ML: My father went to Assumption. Well, he was baptized at St. Francis. I think that’s where my grandparents were married. And then they lived at 28th Street and they went to Assumption parish and my father went to Assumption until the Depression started and then went to public school. The first crime I remember, I was probably eight years old. My grandparents would go, I think it was Thursday night to church, to novena, I think. And one of my grandmother’s friends was knocked down and her purse was stolen. And that’s the first crime I ever heard of, and my father told them, “Don’t you go to church at night anymore, don’t you go out,” because everybody walked.
INTERVIEWER 1: That was your grandmother?
ML: Her friend who had her purse stolen.
INTERVIEWER 1: Your grandmother’s friend?
ML: So everyone had beautiful yards.

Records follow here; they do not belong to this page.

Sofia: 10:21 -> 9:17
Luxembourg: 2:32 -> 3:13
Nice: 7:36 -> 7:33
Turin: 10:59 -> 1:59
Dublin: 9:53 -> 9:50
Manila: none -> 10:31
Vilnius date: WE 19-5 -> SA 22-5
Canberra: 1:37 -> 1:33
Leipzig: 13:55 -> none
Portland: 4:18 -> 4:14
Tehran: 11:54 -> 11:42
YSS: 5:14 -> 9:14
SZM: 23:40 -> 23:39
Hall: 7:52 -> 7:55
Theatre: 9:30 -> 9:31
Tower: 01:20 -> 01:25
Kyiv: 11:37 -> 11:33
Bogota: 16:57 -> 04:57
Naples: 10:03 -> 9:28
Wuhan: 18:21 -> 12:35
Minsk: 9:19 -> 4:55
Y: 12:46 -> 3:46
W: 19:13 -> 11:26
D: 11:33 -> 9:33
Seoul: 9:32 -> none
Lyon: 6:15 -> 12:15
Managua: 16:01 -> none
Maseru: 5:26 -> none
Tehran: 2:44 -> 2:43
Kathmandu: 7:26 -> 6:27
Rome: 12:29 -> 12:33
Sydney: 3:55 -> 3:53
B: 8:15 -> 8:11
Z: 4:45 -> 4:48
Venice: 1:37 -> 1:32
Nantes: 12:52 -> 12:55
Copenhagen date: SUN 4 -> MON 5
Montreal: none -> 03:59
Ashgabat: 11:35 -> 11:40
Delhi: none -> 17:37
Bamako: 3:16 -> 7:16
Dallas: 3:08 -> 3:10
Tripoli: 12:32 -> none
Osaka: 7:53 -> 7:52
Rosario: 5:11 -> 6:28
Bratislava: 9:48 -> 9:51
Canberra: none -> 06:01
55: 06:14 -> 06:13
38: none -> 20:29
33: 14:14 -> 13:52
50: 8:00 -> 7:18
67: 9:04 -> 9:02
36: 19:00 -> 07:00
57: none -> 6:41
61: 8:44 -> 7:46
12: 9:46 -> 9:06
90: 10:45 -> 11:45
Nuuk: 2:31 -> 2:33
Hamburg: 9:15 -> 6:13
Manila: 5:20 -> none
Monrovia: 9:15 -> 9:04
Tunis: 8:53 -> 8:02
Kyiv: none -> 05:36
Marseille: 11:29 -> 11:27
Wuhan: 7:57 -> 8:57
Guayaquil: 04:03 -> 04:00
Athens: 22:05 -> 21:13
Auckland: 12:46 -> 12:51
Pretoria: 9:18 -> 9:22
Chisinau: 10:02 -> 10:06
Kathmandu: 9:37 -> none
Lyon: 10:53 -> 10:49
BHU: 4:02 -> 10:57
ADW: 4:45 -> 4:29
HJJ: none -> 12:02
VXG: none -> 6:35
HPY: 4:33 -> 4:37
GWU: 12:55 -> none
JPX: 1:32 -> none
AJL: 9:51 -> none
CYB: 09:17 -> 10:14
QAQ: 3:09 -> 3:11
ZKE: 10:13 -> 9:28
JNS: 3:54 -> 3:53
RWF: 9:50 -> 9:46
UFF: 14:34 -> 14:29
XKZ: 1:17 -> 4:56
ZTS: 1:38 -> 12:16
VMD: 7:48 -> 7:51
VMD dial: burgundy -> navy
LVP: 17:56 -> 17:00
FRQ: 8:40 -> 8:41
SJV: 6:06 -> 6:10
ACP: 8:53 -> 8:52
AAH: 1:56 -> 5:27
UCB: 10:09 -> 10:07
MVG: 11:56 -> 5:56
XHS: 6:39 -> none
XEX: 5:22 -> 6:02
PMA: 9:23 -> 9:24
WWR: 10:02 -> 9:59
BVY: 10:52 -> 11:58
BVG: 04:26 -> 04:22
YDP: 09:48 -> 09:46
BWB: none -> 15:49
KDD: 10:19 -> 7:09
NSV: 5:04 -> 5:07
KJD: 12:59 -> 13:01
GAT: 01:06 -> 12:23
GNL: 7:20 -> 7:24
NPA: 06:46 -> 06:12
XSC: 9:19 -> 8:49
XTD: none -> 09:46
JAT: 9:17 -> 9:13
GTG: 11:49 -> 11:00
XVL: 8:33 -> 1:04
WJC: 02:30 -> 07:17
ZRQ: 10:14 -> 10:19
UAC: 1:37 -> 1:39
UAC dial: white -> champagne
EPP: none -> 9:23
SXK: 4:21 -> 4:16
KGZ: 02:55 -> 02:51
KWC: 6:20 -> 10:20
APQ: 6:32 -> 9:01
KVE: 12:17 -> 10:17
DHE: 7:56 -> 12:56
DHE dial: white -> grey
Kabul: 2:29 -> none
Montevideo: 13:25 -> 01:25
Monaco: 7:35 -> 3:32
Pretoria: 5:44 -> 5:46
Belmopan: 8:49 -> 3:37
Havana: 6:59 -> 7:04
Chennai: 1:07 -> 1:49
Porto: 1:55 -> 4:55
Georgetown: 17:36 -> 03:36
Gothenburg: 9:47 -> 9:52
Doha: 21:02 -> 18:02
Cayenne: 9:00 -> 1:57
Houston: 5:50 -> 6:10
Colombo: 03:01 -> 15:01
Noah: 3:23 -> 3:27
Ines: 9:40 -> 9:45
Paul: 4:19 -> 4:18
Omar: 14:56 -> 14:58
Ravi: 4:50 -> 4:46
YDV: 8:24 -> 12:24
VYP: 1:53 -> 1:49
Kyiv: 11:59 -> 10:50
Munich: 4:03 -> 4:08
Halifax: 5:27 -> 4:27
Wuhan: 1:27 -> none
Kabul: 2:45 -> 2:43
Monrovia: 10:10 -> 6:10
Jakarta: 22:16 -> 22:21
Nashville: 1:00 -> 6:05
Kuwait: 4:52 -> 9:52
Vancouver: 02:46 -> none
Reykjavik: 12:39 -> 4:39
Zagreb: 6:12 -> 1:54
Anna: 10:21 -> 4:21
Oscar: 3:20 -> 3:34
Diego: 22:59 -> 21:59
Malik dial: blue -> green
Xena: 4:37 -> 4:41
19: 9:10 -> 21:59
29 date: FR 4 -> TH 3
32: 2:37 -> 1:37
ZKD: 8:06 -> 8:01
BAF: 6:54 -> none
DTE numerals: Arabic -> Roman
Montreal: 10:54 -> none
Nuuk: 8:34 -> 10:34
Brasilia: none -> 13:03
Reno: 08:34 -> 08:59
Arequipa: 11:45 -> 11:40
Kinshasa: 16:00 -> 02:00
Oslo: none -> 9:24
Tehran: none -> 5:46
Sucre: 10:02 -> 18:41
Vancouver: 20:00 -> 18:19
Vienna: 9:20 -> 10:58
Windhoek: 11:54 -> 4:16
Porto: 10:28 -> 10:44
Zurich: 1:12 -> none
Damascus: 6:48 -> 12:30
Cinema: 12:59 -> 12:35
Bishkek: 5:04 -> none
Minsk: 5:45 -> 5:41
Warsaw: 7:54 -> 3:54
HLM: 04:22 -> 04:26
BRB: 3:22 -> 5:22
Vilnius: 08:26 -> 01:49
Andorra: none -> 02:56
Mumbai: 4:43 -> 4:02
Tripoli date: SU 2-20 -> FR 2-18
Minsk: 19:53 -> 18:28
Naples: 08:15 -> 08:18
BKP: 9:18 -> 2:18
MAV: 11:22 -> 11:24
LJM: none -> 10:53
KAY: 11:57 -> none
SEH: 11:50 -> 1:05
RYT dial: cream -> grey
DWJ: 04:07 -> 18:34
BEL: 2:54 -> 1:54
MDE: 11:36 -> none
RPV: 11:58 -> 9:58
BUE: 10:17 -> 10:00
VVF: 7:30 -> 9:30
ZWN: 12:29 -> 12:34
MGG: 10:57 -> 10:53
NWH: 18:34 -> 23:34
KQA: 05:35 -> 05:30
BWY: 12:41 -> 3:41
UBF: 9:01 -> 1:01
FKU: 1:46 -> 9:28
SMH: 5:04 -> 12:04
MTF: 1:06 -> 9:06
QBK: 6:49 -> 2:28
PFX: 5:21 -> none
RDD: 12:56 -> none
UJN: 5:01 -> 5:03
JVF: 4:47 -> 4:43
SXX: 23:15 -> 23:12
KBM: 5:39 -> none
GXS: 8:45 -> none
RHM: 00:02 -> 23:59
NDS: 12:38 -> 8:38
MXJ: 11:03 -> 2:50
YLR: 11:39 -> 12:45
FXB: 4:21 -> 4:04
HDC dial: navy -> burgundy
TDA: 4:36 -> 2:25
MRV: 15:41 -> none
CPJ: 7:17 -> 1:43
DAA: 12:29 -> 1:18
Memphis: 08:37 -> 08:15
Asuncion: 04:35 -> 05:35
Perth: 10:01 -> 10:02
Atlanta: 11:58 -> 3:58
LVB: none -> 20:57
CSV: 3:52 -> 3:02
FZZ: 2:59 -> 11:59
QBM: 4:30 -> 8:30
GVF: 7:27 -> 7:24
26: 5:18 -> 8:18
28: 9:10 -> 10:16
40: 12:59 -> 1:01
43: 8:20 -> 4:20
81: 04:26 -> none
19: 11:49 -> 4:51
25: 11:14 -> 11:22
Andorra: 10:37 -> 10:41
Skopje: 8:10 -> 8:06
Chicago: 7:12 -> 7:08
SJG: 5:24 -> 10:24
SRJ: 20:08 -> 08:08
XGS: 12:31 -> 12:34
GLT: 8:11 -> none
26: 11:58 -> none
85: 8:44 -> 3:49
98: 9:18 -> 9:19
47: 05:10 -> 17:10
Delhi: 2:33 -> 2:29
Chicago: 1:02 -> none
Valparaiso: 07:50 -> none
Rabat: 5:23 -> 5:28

They had flowers and beautiful lawns, and people sitting on the porch at night, and the neighbors coming by and talking to them. So it was really – you don’t believe all that in the suburbs, you don’t hear that. And it seems to me from what I hear, people from certain towns in Poland, they would kind of move to that same area in the United States. I suppose probably through letter writing they maybe kind of –
INTERVIEWER 1: Yes, they had that, they had connections, they write. And that’s what I found so fascinating. I realized it’s no coincidence. You have connections, people come before.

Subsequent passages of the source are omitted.